Qualified Domestic Relations Order (QDRO) – A Qualified Domestic Relations Order is typically a court order granting one spouse an interest in the other spouse’s retirement account as part of the distribution of assets following a divorce or legal separation. A QDRO can provide for an interest in a pension plan or another type of retirement account, such as a 401(k) account. A QDRO must be reviewed and approved by the retirement plan in order to be qualified. A QDRO may also direct payment for child support or spousal support under certain circumstances.

Quit Claim Deed – A Quit Claim Deed is a document that transfers the legal claim or title to real property. Usually it involves transferring the interest in a home from two individuals or a marital community to one spouse.

Rehabilitative Maintenance – Also called “maintenance” or “spousal support”, it is the financial support payments made by one spouse to the other. These payments  are generally made on a monthly basis and they can last for just a few months or for a person’s lifetime.

Request for Production of documents –  A series of written requests served on the other party seeking the production of documents, such as financial records. Responses must be provided within a fixed time.
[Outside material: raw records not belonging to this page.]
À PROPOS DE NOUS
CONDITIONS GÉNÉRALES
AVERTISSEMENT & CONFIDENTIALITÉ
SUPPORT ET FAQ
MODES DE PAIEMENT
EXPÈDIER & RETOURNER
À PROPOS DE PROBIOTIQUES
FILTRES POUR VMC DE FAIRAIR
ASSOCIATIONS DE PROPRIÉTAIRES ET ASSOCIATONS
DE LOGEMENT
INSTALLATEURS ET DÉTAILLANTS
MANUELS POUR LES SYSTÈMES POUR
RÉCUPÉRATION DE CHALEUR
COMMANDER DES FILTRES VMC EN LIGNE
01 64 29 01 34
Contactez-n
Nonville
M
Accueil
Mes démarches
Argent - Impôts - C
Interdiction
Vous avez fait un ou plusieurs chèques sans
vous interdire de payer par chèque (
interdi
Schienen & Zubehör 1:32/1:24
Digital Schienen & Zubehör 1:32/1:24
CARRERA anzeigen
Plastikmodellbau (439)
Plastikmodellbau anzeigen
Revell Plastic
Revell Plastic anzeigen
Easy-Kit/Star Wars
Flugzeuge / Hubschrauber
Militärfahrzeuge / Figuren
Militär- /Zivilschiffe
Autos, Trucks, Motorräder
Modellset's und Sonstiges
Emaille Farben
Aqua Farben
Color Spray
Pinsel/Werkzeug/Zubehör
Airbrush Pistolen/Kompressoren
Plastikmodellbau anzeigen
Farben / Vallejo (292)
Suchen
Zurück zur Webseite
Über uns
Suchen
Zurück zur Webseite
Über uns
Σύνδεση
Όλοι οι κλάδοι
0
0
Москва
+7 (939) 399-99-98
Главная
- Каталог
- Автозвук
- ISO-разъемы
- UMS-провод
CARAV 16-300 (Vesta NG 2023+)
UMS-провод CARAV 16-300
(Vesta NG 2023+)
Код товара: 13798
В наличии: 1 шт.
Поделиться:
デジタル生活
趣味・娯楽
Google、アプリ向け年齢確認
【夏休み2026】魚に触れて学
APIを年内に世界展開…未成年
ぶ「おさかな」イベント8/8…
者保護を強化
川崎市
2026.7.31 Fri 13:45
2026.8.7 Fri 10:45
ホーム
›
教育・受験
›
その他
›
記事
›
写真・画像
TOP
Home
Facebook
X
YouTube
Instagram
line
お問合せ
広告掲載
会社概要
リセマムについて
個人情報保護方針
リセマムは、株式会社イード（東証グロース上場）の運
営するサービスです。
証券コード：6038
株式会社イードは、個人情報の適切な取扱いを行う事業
Retainer – A fee paid to an attorney in advance in anticipation of a need for future services, as in a divorce. The attorney will bill against the retainer for work performed.

Settlement Conference – A settlement conference is a meeting for the parties, and their attorneys if they have attorneys, to discuss possible settlement of their case. Many courts require the parties to participate in a settlement conference or mediation before their case goes to trial.

Stipulation- An agreement between the parties or their counsel.  

Subpoena- A document served on a party or witness requiring appearance in court. Failure to comply with the subpoena could result in punishment by the court. A subpoena duces tecum is a subpoena requesting documents.

Temporary Spousal Maintenance – A specific type of spousal support,. meant to maintain the supported spouse “ in a manner not overly disproportionate to that enjoyed during the marriage” for either a fixed or indefinite period of time while the divorce is pending.

Trial: A formal court hearing to decide disputed issues raised by the pleadings.

Withdrawal – A withdrawal is an attorney’s formal withdrawal from representing a party in a case.